There is a chance that a couple of terms are getting mixed up here.
There are millions of people traveling worldwide every year and there are many many different rules in different countries who wish to control people crossing their borders, and often different rules for different nationalities crossing the same border, and different rules for people of the same nationality but in different circumstances,
At its root, a "Visa" is a permission given to an individual by a country to cross a border into that country. Sometimes it is a stamp in a passport, sometimes it is a piece of paper attached to a passport, sometimes it is a piece of paper not attached to a passport with or without a stamp in the passport. It always comes with conditions and rules.
A tourist visa, for example, can be to enter Turkey. $20 US and you are in (I think it is 20). No application needed for many western country citizens, just pay your money and enjoy your vacation.
Or, it could be what is required to enter Russia. Lots of paperwork, lots of money, lots of restrictions.
Or if you are a US Citizen, going to Canada or Mexico, you get verbal permission from the dude or dudette at the border or airport upon presentation of either your passport or the little plastic card issued with your passport. No fuss, no muss, just long lines. I remember when all you had to do was show your driving license, no passport to go in and out of Canada from the US.

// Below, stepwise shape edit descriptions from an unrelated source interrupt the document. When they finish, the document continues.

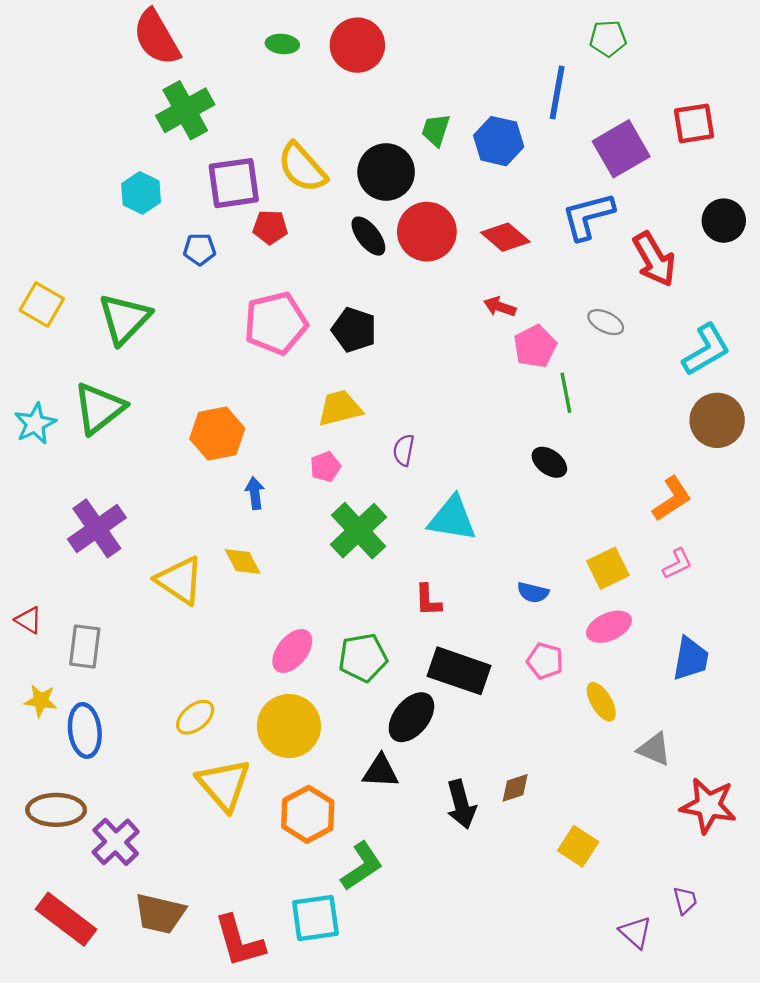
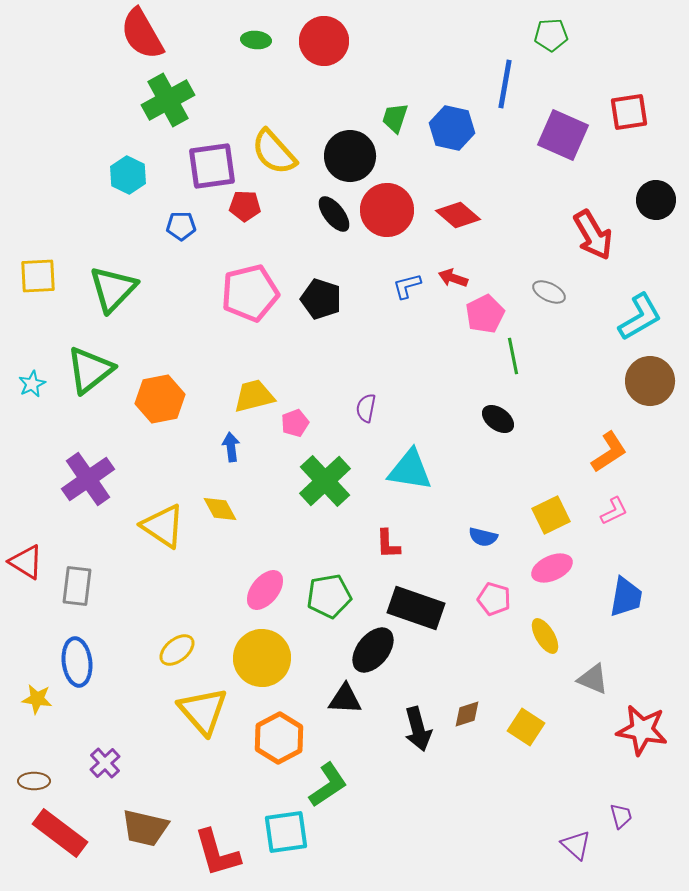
purple square: (621, 149) -> (563, 135), turned -36
blue L-shape: (588, 216) -> (407, 286), moved, size x0.6
yellow square: (42, 304) -> (38, 276), turned -33
yellow trapezoid: (340, 408) -> (254, 396), moved
cyan star: (35, 424) -> (32, 384), size x0.7
orange hexagon: (217, 434) -> (160, 399), moved
red triangle: (29, 620) -> (26, 562), size x1.4
yellow star: (41, 701) -> (37, 699), moved
brown ellipse: (56, 810) -> (34, 781), moved, size x0.6
purple cross: (116, 842) -> (105, 763), size x0.7
yellow square: (578, 846) -> (526, 727), moved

Europe is a different kettle of fish. Many of the European countries, but by no means all, have banded together to sign the Schengen Treaty which allows free movement across member states borders, with no more hassle than driving from Alabama into Georgia, or Colorado into New Mexico.
There is a border around all these member states, and anybody requiring entry from any non-Schengen country needs permission. The required permission can be in one of at least 3 different basic ways.
For citizens of the non-Schengen European Union or EEA such as the UK or Norway, we need to have our passports checked when we enter the Schengen area and then have EU and EEA right to remain and work.
For citizens of certain countries such as the US and Canada it depends if the intention is to work or remain a long time or not. For stays within the Schengen area of not more than 90 days in any 180 days (cumulative for all Schengen countries visited or transited) where no work or settlement is undertaken or contemplated, those citizens may enter under a strictly enforced Schengen Visa waiver program where all that is required are the usual entry and exit immigration stamps. That's not stamps for going between Schengen member states but in and out of the Schengen area.
If a citizen of the US or Canada wishes to enter the Schengen area to work, to settle, to stay longer than 90 in 180, or various other conditions they need to get a specific visa - which varies by circumstance - from either the first country they will enter or where they will spend the majority of their time, and the Schengen visa waiver program will not apply.
For citizens of other countries they either qualify under the Schengen visa waiver program, or need a Schengen visa from their port of entry, or need a different visa, depending on their citizenship, origination point or other criteria.
I hope that clarifies it - a little.
I neither work for the Home Office, the Foreign and Commonwealth Office, nor am I a lawyer; nor do I play any of the above on TV.